CBL-B (Human) CRISPR/Cas9 Lentivirus (Non-Integrating)
CBL-B is an E3 ubiquitin-protein ligase which has been identified as a negative regulator of T-cell activation. Using CRISPR/Cas9 to inactivate CBL-B has been shown to be sufficient to inhibit T-cell expansion.
The CBL-B CRISPR/Cas9 Lentiviruses are replication incompetent, HIV-based, VSV-G pseudotyped lentiviral particles that are ready to infect almost all types of mammalian cells, including primary and non-dividing cells. The particles contain a CRISPR/Cas9 gene driven by an EF1A promoter, along with 5 sgRNA (single guide RNAs) targeting human CBL-B driven by a U6 promoter (Figures 1 and 2).
Note: unlike CBL-B CRISPR/Cas9 Lentivirus (Integrating) (BPS Bioscience, #78343), the CBL-B CRISPR/Cas9 Lentivirus (Non-Integrating) is made with a mutated Integrase, resulting in only transient expression of the Cas9 and CBL-B-targeting sgRNA. It is expected that this will minimize potential off-target effects caused by either prolonged expression or random integration of Cas9 and the sgRNA. A short round of puromycin selection right after transduction may increase knockout efficiency, however puromycin should not be used for more than 48 hours post-transduction due to the transient nature of expression using the non-integrating lentivirus.

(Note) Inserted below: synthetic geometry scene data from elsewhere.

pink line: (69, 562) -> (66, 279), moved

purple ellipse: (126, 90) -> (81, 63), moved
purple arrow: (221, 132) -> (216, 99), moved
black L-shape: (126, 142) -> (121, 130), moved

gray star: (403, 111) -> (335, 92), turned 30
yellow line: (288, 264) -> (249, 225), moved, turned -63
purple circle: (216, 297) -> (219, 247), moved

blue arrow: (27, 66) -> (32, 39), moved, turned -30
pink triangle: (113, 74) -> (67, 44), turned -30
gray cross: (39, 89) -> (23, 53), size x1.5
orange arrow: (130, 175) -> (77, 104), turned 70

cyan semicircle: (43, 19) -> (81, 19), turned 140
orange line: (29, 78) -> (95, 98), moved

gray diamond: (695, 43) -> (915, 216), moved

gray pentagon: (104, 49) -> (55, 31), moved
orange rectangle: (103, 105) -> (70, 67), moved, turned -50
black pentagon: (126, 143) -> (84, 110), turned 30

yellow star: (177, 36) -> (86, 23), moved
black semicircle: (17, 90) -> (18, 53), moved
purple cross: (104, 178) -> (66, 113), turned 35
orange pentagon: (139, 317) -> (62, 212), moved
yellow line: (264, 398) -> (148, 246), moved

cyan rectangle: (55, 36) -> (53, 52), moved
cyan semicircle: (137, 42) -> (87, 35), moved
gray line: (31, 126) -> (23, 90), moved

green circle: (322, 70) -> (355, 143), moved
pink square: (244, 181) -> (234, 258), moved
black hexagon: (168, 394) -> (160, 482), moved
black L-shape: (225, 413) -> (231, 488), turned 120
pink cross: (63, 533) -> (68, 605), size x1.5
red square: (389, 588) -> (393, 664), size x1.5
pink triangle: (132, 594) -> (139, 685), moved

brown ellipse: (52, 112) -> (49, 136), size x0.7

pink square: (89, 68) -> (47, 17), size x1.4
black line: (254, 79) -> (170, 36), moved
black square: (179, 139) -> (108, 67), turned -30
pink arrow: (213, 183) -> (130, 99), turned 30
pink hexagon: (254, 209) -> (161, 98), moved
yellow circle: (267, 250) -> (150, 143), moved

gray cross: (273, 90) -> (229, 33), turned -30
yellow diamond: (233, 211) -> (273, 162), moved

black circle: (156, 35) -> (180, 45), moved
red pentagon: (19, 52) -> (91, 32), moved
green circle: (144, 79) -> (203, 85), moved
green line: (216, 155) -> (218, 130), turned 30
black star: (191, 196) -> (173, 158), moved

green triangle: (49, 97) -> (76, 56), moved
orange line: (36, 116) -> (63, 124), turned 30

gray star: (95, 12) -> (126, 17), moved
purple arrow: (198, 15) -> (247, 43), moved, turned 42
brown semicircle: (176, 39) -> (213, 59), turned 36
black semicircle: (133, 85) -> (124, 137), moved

Figure 1. Schematic of the Lenti-vector used to generate the CBL-B CRISPR/Cas9 Lentivirus
Gene Target: | sgRNA Sequence |
CBL-B | TGTGGGATGTCGACTCCTAG |
CBL-B | CTTCATCTCTTGGATCAAAG |
CBL-B | TTCCGCAAAATAGAGCCCCA |
CBL-B | TGAATTAGATCCAGGCGAGG |
CBL-B | TGCACAGAACTATCGTACCA |
Figure 2. List of sgRNA Sequences in the CBL-B CRISPR/Cas9 Lentivirus
The lentiviruses were produced from HEK293T cells in medium containing 90% DMEM + 10% FBS.